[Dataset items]
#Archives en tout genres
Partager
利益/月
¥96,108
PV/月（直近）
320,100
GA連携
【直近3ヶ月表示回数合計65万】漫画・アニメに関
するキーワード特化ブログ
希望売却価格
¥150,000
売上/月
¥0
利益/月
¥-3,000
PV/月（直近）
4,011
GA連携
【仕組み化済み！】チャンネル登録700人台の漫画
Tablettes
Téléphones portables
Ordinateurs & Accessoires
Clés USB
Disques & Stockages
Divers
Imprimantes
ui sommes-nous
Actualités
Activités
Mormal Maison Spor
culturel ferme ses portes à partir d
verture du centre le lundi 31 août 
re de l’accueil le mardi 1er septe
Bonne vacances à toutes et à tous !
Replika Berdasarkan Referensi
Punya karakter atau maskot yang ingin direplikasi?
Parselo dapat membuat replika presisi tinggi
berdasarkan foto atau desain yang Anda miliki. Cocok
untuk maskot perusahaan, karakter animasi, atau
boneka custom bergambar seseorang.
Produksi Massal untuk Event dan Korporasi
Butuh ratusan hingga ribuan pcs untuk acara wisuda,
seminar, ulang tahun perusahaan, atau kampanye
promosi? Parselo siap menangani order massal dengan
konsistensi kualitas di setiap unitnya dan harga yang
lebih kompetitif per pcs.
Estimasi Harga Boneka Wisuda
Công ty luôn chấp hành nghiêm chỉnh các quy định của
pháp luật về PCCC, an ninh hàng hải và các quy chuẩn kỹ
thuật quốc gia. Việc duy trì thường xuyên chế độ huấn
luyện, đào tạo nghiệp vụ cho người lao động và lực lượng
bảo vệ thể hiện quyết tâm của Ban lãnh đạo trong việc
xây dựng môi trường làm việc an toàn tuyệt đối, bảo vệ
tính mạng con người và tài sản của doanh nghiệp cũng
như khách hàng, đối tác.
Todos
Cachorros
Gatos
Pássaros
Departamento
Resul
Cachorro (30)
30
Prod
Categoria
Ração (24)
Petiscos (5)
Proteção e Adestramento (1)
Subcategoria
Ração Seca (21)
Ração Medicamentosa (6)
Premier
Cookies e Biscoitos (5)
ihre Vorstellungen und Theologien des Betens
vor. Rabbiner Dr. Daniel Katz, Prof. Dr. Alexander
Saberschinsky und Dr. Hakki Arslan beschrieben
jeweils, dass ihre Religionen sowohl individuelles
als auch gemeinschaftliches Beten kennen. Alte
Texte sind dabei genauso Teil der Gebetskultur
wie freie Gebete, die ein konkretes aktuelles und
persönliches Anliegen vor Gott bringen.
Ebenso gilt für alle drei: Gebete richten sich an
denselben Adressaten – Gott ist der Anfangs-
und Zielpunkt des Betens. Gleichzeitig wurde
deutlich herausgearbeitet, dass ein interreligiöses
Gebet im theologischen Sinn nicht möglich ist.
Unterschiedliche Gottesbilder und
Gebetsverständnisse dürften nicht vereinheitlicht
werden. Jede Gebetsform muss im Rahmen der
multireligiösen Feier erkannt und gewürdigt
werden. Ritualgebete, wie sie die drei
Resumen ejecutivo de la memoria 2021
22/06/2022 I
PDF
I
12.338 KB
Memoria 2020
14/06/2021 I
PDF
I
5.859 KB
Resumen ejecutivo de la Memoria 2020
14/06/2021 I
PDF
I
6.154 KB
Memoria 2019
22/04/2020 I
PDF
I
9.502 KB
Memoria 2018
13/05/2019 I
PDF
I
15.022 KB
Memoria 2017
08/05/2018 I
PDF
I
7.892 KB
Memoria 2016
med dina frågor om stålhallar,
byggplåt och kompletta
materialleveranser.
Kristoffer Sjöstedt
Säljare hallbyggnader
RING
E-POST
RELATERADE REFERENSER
* * *
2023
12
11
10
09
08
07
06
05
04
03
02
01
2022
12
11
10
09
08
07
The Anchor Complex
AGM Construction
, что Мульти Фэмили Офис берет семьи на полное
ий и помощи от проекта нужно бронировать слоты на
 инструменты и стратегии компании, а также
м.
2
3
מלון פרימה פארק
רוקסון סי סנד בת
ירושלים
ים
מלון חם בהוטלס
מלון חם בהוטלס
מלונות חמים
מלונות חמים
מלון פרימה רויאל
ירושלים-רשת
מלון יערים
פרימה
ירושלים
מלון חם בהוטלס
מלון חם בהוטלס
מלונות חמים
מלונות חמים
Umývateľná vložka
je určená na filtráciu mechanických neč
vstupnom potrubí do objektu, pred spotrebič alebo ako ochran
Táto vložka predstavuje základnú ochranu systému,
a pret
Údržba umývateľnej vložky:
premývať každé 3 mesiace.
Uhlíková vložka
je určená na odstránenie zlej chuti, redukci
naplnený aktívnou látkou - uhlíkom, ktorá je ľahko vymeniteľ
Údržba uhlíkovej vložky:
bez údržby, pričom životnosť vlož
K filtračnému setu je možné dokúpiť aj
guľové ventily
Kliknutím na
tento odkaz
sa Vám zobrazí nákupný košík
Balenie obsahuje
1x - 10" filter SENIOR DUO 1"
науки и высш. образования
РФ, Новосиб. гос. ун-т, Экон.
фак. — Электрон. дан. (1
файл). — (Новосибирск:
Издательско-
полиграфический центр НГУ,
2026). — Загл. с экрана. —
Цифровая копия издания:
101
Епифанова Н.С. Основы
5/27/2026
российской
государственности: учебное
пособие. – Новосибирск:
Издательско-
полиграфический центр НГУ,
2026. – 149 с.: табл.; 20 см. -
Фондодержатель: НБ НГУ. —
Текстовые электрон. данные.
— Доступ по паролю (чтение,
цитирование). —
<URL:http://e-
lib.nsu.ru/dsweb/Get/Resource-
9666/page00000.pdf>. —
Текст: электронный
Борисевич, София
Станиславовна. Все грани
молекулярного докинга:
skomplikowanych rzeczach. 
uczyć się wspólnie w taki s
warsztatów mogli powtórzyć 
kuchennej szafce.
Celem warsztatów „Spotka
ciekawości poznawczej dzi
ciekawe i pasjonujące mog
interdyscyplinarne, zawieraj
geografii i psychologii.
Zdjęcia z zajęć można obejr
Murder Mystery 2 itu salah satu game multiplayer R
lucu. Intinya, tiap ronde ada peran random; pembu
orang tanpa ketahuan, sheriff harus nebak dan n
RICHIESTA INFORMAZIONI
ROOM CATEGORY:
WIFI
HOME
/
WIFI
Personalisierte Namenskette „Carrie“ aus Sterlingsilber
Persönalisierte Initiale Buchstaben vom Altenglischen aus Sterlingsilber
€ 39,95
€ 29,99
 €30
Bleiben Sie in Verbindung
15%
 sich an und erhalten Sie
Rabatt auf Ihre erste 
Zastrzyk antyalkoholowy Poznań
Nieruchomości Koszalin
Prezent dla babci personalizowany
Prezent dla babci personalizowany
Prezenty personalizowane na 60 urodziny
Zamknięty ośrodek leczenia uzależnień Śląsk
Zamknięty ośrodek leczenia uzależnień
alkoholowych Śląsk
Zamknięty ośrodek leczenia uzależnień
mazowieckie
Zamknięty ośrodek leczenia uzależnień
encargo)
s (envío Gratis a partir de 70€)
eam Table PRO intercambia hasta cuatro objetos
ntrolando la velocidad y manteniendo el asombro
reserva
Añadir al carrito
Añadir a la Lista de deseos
--
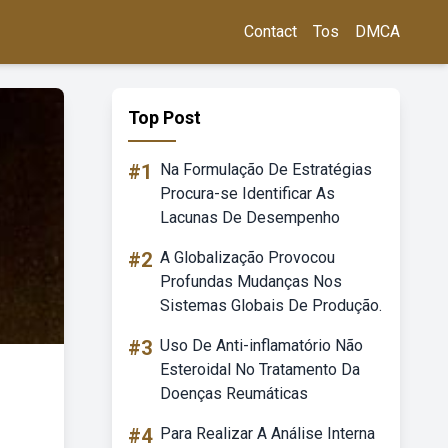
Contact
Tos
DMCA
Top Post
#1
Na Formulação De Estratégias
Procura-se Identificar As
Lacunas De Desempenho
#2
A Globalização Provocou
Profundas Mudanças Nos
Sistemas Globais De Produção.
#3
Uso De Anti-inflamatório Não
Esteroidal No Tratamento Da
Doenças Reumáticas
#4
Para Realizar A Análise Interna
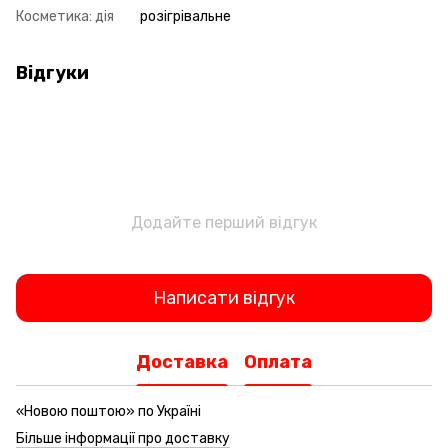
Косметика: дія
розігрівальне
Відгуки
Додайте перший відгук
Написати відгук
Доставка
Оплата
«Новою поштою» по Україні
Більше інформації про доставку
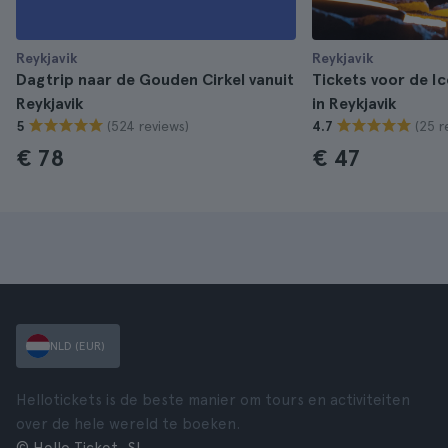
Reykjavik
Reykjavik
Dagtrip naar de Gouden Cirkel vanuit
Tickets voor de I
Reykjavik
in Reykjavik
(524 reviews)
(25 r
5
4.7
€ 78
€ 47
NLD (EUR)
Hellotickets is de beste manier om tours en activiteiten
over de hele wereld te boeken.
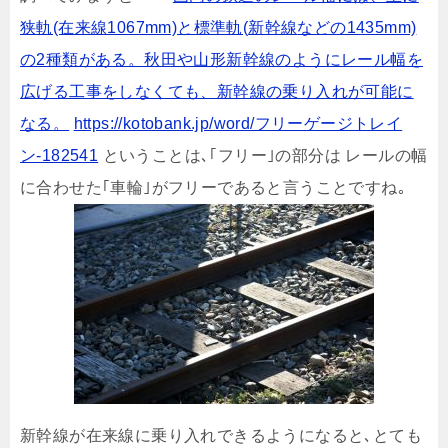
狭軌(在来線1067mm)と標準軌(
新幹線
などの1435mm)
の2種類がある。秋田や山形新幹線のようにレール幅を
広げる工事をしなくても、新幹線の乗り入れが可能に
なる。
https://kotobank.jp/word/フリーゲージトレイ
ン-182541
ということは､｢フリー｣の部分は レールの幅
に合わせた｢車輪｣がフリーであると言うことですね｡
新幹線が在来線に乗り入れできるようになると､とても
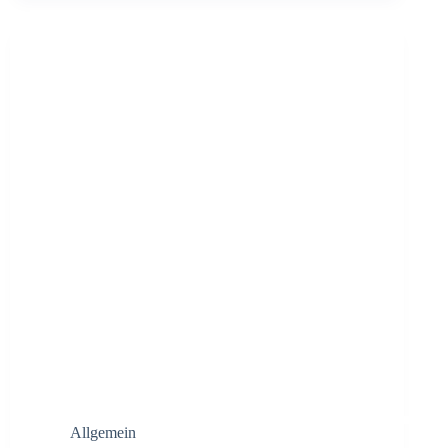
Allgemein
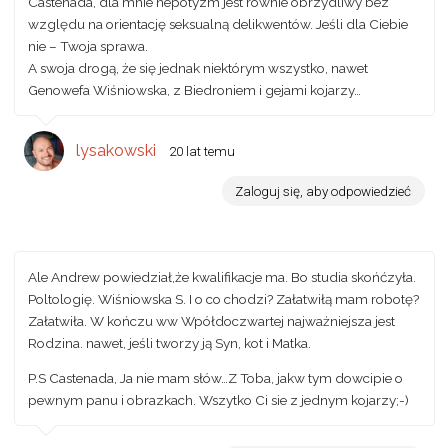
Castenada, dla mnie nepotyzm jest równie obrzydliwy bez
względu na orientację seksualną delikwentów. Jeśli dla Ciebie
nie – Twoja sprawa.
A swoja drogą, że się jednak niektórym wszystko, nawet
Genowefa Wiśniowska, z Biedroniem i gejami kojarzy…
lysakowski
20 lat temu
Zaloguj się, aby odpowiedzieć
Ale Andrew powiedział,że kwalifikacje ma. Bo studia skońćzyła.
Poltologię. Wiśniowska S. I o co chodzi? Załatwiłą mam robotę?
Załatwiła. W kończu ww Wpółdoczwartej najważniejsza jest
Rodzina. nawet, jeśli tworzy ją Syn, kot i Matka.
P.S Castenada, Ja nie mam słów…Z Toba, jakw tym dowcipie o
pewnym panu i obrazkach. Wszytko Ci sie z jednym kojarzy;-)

WORK TASK |
Above are the records; print exactly the lines from the line with "Cookies e Biscoitos (5)" to the line with "deutlich herausgearbeitet, dass", including both, and nothing else.

OUTPUT |
Cookies e Biscoitos (5)
ihre Vorstellungen und Theologien des Betens
vor. Rabbiner Dr. Daniel Katz, Prof. Dr. Alexander
Saberschinsky und Dr. Hakki Arslan beschrieben
jeweils, dass ihre Religionen sowohl individuelles
als auch gemeinschaftliches Beten kennen. Alte
Texte sind dabei genauso Teil der Gebetskultur
wie freie Gebete, die ein konkretes aktuelles und
persönliches Anliegen vor Gott bringen.
Ebenso gilt für alle drei: Gebete richten sich an
denselben Adressaten – Gott ist der Anfangs-
und Zielpunkt des Betens. Gleichzeitig wurde
deutlich herausgearbeitet, dass ein interreligiöses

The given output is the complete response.